One of the inescapable elements of discrimination is a moral or aesthetic judgement that some people or things are better than others, in at least some important respect. It would be perverse to dignify someone as a leader if you thought he was not likely to do better at it than the average bear. It would be stupid to turn for counsel to the village idiot. The same holds on the playground when boys are picking sides, and in triage on the battlefield. Discrimination can really hurt. But you can't run a society without it. And it does work in practice, too, because some people really are better than others, at job x, or in terms of characteristic y.
So it is a fantasy to think that we can make life equally nice for everyone. The world doesn't work that way.
Note that none of this is to say that in deciding someone is not right for citizenship, or for cohabitation, or for our soccer team, we are deciding also that they are ipso facto actively bad, and that we are justified in persecuting them. That inference is not justified; that only one runner wins the race does not entail that his competitors should henceforth be kept off the track. To decide that a person or class of people are actively bad, or dangerous, requires a further determination. But we can't shrink from making that determination, either, if we are to survive. For some people truly are bad or dangerous, and if we are to survive we must harass and persecute them: the serial killer, the enemy in wartime, and so forth.

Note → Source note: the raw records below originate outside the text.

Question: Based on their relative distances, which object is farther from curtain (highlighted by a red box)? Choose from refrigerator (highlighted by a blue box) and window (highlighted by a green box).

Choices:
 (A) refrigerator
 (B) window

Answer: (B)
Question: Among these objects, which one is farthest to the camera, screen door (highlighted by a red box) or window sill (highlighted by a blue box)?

Many members of this community are either Christians, or used to be, or are sort of Christian, or something; at any rate, they hold in high esteem Jesus' injunction that we should love our neighbour as ourselves. This saying at the core of the faith, and thus at the core of our civilization, had always been a stumbling block for me, because it seemed as though it contravened the whole order of the universe, which operates on gradations in value and worthiness, on differences; and that it contradicted also the entirety of Biblical religion, in which God is (among other things) a Judge discriminating the relative merit of everything that happens, right up to the differences among the choirs of angels.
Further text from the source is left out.